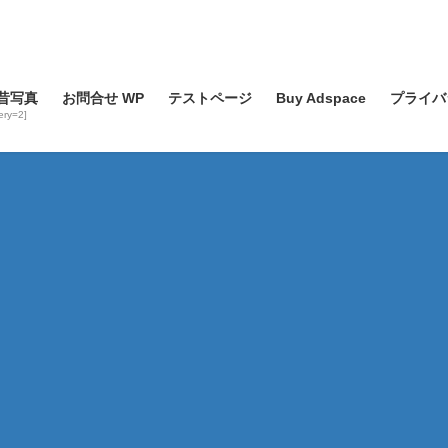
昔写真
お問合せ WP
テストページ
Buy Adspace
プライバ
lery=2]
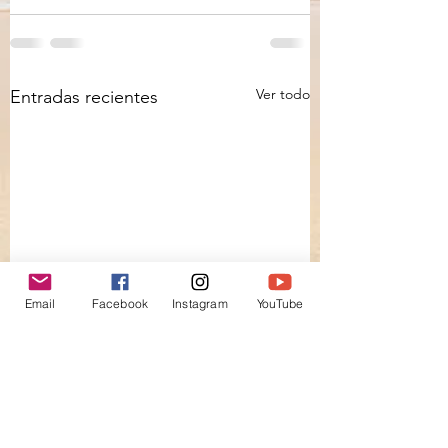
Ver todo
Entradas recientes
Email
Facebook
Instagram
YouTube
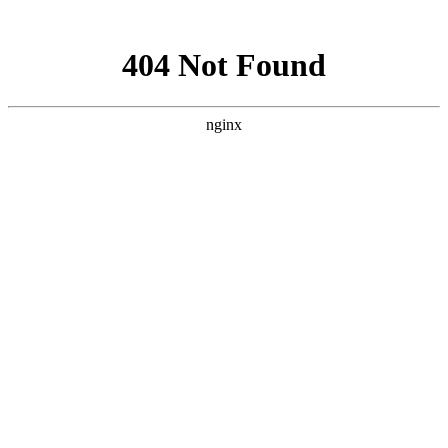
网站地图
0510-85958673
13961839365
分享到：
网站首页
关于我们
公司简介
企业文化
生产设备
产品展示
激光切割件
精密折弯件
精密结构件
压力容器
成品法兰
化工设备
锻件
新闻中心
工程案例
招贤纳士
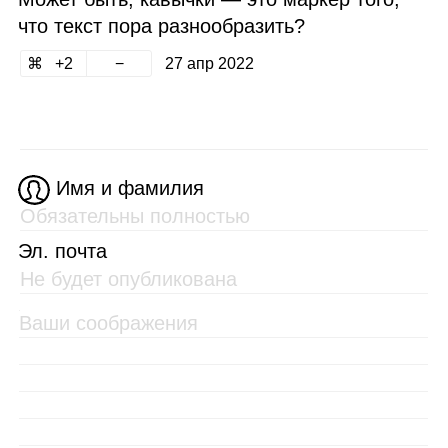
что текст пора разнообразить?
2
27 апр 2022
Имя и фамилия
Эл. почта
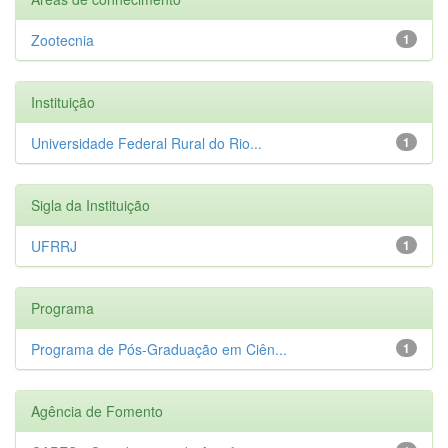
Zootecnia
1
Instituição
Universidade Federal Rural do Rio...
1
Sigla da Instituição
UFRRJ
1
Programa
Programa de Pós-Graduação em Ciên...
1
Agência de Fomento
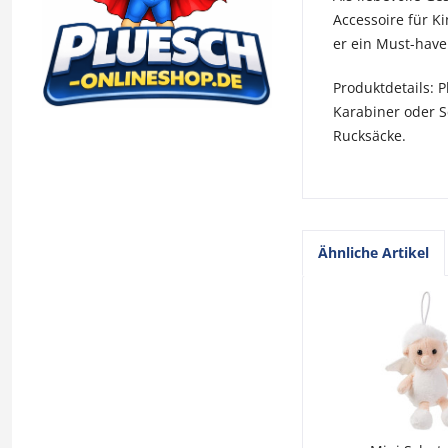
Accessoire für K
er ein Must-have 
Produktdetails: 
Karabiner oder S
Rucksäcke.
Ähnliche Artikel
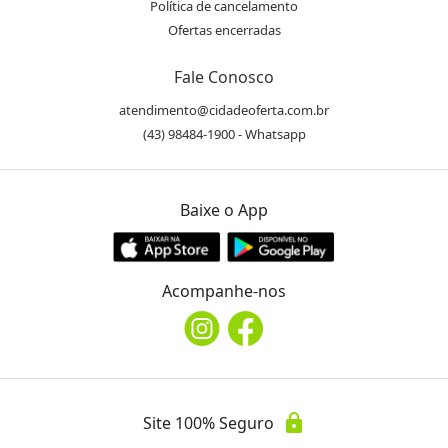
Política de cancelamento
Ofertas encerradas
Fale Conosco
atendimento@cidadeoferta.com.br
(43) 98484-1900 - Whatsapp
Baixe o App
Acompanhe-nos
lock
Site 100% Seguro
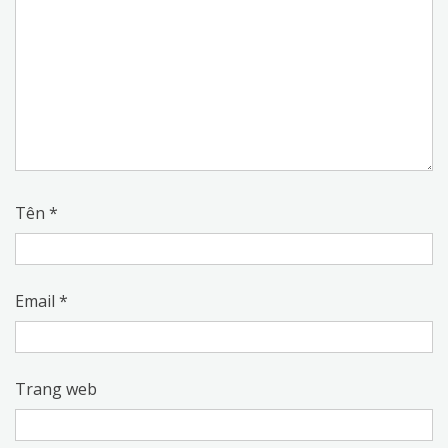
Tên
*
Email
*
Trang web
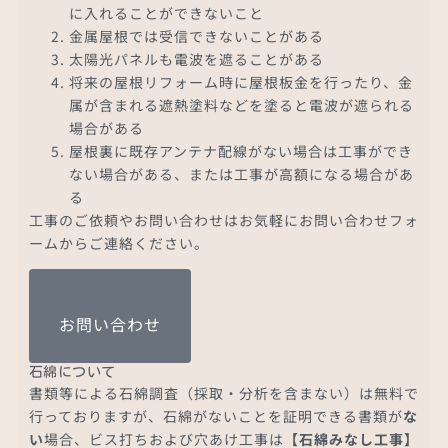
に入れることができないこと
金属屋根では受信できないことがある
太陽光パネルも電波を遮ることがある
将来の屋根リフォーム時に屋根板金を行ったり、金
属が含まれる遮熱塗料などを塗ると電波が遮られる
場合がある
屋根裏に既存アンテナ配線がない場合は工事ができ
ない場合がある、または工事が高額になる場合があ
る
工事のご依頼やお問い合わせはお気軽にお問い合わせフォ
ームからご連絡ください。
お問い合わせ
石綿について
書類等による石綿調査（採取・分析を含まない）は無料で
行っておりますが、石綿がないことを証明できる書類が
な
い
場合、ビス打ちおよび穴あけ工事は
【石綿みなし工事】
-*-*-
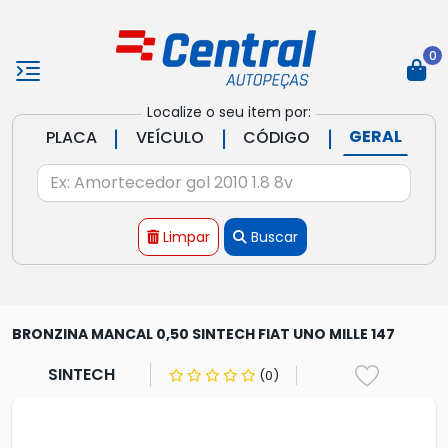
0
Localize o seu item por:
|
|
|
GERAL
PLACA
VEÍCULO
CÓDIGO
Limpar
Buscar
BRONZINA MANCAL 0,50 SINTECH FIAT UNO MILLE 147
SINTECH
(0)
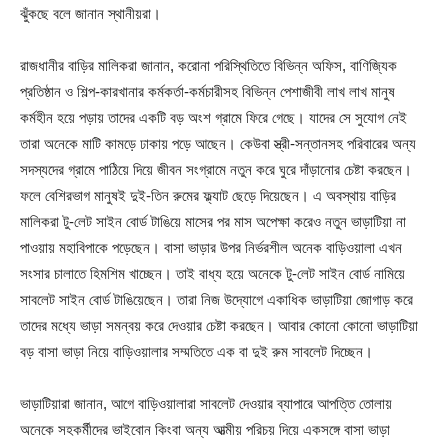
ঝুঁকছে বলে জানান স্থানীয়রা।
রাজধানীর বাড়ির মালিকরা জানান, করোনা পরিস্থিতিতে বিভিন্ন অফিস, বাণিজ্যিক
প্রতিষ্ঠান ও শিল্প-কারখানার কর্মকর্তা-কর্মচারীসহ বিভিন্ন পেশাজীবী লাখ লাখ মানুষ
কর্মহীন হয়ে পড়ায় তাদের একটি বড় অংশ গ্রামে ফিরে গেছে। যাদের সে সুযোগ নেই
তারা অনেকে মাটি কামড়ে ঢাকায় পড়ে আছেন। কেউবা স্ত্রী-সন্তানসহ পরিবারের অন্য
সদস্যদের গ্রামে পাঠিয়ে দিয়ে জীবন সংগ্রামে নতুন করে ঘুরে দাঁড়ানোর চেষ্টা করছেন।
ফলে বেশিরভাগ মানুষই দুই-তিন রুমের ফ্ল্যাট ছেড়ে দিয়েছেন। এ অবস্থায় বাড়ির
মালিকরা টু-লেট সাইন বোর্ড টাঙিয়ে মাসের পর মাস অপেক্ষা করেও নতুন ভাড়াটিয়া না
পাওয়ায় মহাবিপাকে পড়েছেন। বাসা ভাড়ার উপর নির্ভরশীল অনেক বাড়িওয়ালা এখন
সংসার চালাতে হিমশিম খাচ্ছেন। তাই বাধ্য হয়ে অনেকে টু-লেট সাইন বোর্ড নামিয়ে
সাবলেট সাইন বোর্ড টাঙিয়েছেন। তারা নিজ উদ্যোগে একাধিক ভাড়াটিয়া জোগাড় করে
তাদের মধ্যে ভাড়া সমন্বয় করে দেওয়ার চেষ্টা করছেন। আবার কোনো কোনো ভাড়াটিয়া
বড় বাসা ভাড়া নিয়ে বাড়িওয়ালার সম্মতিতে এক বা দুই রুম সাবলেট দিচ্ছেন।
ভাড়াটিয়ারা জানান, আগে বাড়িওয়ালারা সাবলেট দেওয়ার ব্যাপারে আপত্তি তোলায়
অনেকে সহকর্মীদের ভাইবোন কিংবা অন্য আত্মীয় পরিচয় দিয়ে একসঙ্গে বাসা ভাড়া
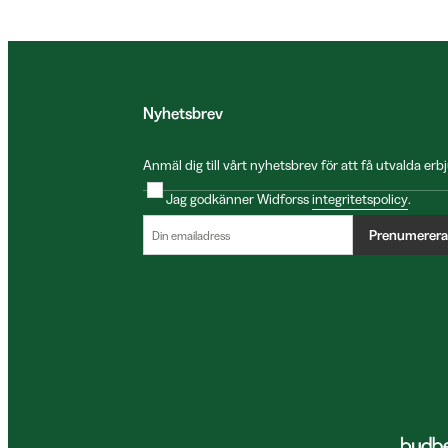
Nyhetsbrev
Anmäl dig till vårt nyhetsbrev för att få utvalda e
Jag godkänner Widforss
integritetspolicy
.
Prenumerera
-*-*-
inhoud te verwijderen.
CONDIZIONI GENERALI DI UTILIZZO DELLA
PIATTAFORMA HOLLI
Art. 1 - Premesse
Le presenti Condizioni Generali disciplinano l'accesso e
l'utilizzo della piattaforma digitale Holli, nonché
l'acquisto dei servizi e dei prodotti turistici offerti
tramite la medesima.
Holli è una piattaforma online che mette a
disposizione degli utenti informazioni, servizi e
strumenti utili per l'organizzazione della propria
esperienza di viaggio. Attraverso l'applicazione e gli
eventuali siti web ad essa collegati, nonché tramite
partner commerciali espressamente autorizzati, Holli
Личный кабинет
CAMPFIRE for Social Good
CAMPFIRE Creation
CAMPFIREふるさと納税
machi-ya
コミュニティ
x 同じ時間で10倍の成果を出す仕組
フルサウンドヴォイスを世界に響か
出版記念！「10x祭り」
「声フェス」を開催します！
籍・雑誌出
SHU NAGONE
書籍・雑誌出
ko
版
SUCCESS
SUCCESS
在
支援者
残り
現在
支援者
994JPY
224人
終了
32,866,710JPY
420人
-*-*-
__WORK ORDER__
Please give an exact copy of the entries above, from the line with "Jag godkänner Widforss" down to the line with "Prenumerera", inclusive, and nothing else.

__ANSWER TO THE EXERCISE__
Jag godkänner Widforss
integritetspolicy
.
Prenumerera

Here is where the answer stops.